Abstract BACKGROUND The DNA damage response (DDR) is an important physiological network for the prevention of malignant transformation, e.g. by halting the cell cycle upon DNA damage detection and promoting DNA repair. Glioblastoma are incurable primary brain tumors that display acquired treatment resistance which might also be due to DDR dysregulation. Furthermore, we had recently investigated molecular effects of disrupting the (b)HLH network, a frequently altered and tumor-promoting transcriptional network in glioma. The identified downstream anti-tumor effects included the ataxia telangiectasia and Rad3 related (ATR) pathway. In the present study, we aimed at investigating the anti-glioma effects of ATR inhibition (ATRi) in experimental glioma and exploring potential treatment regimens for forward translation.

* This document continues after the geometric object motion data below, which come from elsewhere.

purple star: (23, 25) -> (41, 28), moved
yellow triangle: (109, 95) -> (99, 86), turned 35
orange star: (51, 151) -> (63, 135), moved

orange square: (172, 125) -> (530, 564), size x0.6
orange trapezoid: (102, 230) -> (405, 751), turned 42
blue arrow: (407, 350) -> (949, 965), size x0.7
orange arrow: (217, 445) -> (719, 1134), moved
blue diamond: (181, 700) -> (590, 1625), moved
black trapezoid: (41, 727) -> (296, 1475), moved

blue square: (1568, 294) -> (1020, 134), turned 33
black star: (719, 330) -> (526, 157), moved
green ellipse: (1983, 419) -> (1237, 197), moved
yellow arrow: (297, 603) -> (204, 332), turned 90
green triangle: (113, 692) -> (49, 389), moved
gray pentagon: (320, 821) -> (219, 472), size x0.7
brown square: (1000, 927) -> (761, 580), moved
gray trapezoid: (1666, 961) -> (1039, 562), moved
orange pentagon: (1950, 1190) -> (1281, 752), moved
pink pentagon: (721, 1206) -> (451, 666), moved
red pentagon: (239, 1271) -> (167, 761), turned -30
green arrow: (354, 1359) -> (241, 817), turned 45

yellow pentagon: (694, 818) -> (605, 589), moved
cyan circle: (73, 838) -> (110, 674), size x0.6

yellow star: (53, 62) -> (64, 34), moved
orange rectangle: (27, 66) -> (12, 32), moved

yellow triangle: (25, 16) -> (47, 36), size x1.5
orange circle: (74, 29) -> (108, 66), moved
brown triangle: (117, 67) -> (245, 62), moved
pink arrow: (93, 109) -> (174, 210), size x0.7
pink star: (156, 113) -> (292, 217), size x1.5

MATERIAL AND METHODS We assessed ATRi monotherapy in the syngeneic SMA560/VM/Dk mouse model, performed acute cytotoxicity, clonogenic survival assays, cell cycle analyses by flow cytometry and apoptosis induction in vitro. Furthermore, we used RNA sequencing, DigiWest protein profiling analyses and genome-wide CRISPR/Cas9 loss-of function and activation screens. We evaluated synergistic or additive anti-glioma effects of functionally-instructed combination therapies by the Bliss and ZIP synergy models. We xenotransplanted zebrafish embryos with glioma cells to validate most promising combination approaches in vivo. RESULTS ATRi monotherapy induced prolonged latency until the onset of neurological symptoms in the SMA560/VM/Dk mouse model. ATRi reduced viability and clonogenic survival in vitro and ex vivo. Molecular analyses revealed differential patterns of gene expression, e.g. p53 signaling, differing modes of cell cycle and apoptosis regulation, arguing for a profound context specificity of the treatment. Similarly, CRISPR/Cas-9 genome-wide knockout and activation screens revealed distinct genetic vulnerabilities. Based on these RESULTS , we designed a drug library for investigating potential functionally-instructed modifiers of response to ATRi in experimental glioma in vitro, ex vivo and in vivo. CONCLUSION In summary, we present a workflow in experimental glioma for target discovery and validation leading to the design of novel combination therapies. We identify potential combination therapies involving ATRi in experimental glioma that could inform future early phase clinical trials and preclinical studies.